BEGIN DATASET CONTENT
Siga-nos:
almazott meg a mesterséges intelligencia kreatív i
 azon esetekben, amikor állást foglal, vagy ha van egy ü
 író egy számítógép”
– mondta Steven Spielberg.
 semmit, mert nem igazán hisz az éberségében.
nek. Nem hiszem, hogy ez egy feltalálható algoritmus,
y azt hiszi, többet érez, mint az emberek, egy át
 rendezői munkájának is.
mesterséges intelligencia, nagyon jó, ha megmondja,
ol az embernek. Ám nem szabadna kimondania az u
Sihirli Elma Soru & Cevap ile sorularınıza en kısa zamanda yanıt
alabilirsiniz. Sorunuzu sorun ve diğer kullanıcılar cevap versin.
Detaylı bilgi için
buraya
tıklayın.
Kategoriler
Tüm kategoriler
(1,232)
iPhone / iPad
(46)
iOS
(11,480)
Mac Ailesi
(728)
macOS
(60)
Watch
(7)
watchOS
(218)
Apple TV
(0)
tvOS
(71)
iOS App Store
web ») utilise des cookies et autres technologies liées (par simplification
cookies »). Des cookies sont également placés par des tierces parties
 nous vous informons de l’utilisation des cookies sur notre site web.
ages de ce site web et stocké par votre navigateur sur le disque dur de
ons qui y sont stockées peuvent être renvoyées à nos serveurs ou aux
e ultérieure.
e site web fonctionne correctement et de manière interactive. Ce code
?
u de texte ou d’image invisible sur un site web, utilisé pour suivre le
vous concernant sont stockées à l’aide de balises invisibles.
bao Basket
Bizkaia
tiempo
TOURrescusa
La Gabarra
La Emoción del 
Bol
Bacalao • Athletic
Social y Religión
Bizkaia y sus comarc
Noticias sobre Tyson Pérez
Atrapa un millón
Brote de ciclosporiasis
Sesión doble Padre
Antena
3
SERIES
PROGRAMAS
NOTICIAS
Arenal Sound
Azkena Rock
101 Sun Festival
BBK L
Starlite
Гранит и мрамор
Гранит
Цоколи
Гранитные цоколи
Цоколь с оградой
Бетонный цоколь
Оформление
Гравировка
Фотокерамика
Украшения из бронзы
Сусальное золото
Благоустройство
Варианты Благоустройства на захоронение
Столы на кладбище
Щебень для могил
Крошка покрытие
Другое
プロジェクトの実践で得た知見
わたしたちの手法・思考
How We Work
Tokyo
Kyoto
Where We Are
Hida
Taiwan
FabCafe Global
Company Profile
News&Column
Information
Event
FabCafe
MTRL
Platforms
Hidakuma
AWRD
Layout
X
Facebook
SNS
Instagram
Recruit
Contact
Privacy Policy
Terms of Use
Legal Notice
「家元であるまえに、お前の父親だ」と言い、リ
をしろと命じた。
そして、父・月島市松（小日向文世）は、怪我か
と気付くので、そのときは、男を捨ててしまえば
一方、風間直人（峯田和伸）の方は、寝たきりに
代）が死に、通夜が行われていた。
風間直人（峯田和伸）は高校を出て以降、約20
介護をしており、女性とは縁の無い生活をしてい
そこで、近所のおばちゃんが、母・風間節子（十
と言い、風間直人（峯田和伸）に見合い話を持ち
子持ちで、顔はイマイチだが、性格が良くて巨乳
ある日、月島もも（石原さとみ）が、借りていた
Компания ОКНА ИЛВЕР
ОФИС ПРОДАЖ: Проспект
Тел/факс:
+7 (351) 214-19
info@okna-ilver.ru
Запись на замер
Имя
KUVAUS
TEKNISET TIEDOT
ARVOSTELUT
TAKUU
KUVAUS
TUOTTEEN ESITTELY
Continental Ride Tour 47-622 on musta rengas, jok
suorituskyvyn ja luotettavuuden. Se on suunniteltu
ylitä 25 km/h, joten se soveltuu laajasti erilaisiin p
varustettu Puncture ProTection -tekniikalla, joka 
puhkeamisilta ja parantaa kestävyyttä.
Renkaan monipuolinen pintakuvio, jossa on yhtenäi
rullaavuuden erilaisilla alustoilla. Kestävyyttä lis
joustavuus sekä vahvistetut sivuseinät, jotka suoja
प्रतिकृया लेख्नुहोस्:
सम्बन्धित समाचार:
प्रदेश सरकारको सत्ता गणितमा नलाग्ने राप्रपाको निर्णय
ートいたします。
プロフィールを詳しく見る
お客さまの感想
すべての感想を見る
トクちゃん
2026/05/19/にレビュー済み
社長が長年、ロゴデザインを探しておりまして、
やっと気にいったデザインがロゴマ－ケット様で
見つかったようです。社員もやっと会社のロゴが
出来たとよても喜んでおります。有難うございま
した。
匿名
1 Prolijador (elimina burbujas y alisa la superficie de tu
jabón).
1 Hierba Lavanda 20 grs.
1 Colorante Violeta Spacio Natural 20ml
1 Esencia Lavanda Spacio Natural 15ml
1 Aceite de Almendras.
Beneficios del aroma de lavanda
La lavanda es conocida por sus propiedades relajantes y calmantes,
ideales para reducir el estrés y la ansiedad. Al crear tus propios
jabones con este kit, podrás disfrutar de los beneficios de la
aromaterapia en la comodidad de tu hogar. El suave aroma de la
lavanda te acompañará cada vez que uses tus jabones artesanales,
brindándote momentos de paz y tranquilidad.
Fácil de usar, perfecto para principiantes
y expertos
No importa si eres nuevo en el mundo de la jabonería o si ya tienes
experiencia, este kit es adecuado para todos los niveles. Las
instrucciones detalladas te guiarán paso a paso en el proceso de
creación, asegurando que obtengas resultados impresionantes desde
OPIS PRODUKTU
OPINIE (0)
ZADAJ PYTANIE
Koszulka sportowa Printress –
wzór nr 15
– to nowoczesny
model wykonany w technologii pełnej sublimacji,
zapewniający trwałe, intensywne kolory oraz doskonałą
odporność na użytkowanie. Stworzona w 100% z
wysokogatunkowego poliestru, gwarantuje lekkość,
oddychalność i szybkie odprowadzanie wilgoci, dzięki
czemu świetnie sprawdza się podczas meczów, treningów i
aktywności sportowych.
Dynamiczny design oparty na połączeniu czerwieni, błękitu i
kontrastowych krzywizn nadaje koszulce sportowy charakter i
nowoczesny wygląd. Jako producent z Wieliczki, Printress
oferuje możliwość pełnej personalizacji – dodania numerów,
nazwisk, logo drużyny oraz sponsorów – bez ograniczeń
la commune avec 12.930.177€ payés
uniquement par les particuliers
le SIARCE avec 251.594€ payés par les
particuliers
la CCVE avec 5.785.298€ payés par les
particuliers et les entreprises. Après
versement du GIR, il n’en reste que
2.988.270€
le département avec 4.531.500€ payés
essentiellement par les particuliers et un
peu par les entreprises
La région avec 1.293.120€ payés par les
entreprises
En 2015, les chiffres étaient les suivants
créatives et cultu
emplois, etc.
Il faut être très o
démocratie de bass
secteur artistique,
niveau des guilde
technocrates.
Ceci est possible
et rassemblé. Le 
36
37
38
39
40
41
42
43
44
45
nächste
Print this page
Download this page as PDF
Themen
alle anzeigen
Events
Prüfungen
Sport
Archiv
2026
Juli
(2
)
END DATASET CONTENT
Copy each line of the data above that holds "峯田和伸".

一方、風間直人（峯田和伸）の方は、寝たきりに
風間直人（峯田和伸）は高校を出て以降、約20
と言い、風間直人（峯田和伸）に見合い話を持ち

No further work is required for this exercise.